Shatavias Shivers drove 10 hours from South Carolina with a truckload of t-shirts to arrive at the March for Our Lives before 6 a.m. to get a prime selling spot for a march that started ​four hours later.

Her goal was to spread awareness of gun control which was the focus of the student-sponsored march attended by tens of thousands from all over the country. The March 24 rally in Washington, DC was quickly put together by young activists to raise awareness of gun control after 14 high school students and three teachers were murdered by a student gunman at a Parkland, FL high school on Feb. 14.

Shivers designed her black t-shirts with words in red and sold them for $10. On the front, the shirt states, “March for Our Lives.” On the back it declares, “Enough is Enough.” She plans to donate the profits to Marjory Stoneman Douglas High School, where the 17 people killed attended and worked. Shivers said the march was, “A phenomenal turnout,” and t-shirts were going quickly.

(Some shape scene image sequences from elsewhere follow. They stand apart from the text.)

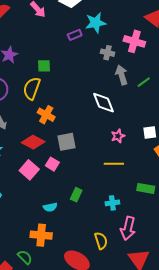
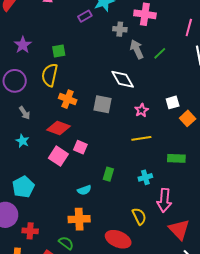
gray square: (67, 142) -> (103, 104), moved, turned 30

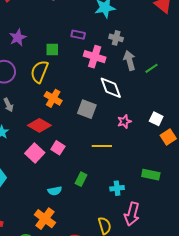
pink cross: (145, 14) -> (95, 57), moved
purple rectangle: (85, 16) -> (78, 35), moved, turned 32
white square: (173, 102) -> (156, 119), turned 32
yellow line: (141, 138) -> (102, 146), moved
orange cross: (79, 219) -> (45, 219), turned 30

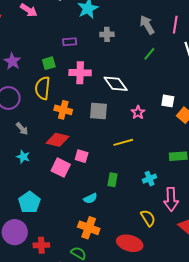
pink cross: (95, 57) -> (80, 73), moved
gray arrow: (130, 61) -> (147, 25), moved

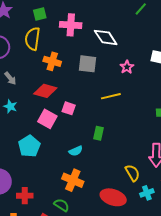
cyan cross: (150, 179) -> (147, 193), moved
cyan pentagon: (29, 202) -> (29, 146), moved

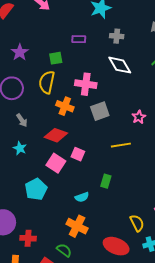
pink cross: (71, 25) -> (86, 84), moved
white diamond: (106, 37) -> (120, 65), moved
gray square: (88, 64) -> (100, 111), turned -30

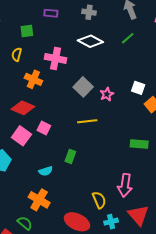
white diamond: (120, 65) -> (90, 41), turned -35
yellow semicircle: (47, 82) -> (17, 54), size x0.6
gray square: (100, 111) -> (83, 87), moved, turned -30

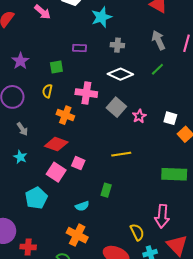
gray square: (83, 87) -> (116, 107), moved
pink star: (107, 94) -> (139, 116), moved
green rectangle: (139, 144) -> (174, 174), size x1.4

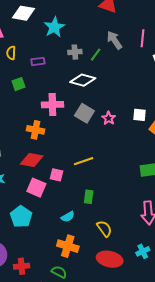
green line: (157, 69) -> (96, 55), moved
yellow semicircle: (47, 91) -> (11, 53), moved
yellow line: (121, 154) -> (84, 161), moved
yellow semicircle: (137, 232) -> (104, 229), moved

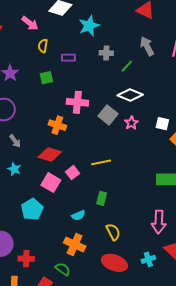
green line: (96, 55) -> (127, 66), moved
white diamond: (83, 80) -> (130, 95), moved
pink square: (57, 175) -> (72, 173), turned 32

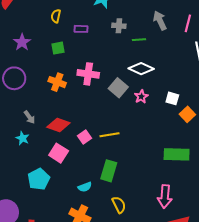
green line: (127, 66) -> (139, 40), turned 40
orange cross: (57, 125) -> (57, 82), moved
gray arrow: (15, 141) -> (29, 117), moved
pink square: (72, 173) -> (84, 137), moved
green rectangle: (102, 198) -> (109, 171), size x1.5

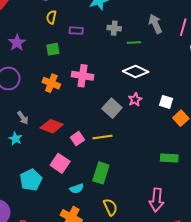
gray square: (118, 88) -> (112, 108), moved
pink square: (59, 153) -> (60, 163), moved
green rectangle: (177, 154) -> (169, 158), size x0.7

Dozens of vendors were selling t-shirts, buttons, lanyards, bumper stickers and signs at the event. Some lanyards had “Black Lives Matter,” “Not my President,” and “March for Our Lives,” printed on them. “Stop Gun Violence,” “A New Day is on the Horizon, Oprah 2020,” were stamped onto buttons.

Some vendors were there to raise awareness, some were there strictly for profit, and some for both.

Glenn Cordon, who calls himself a  “professional t-shirt peddler,” was there strictly to make money. He drove down from New Jersey to sell green and white tie-dye shirts in large and extra-large for $5 out of a push cart in the middle of a throng of marchers. The profits, he said, would go to him after paying for the shirts.

Omar Malik, another vendor with a large rectangular table, was being paid to sell his march merchandise, which included t-shirts and buttons. Some of the profit from Malik’s sales were going to Citizens Super PAC for America in Cleveland, Ohio. The non-profit is classified as a social welfare organization, whose primary activity is civil rights, social action, and advocacy. He sold about 20 dozen t-shirts and buttons, with his buttons being the biggest seller.

To purchase merchandise, most people paid cash. But there were other more modern tech ways to pay.  Some vendors let customers pay with debit or credit cards, PayPal, and even bitcoin.

In addition to selling souvenirs, some vendors and even marchers were giving away for free $1.05 price tags to attach to collars or wrists. (They are available to print out on The March for Our Lives website.) The tag refers to the $3.3 million the National Rifle Association donated to Florida Republican Sen. Marco Rubio divided by the number of students –3.1 million –in Florida.  The bright- orange tag demands, “Don’t Put a Price on Us”.

April Cisneros bought buttons to send back to her family in Los Angeles. “I thought they would think they were cool,” she said. Cisnersos’ mother is a teacher and her father is a police officer. She worries often about her mother’s school getting shot up, and is in favor of stricter gun control laws.  “Growing up in Los Angeles, there were many shootings on her street,” she said. “It was “scary.’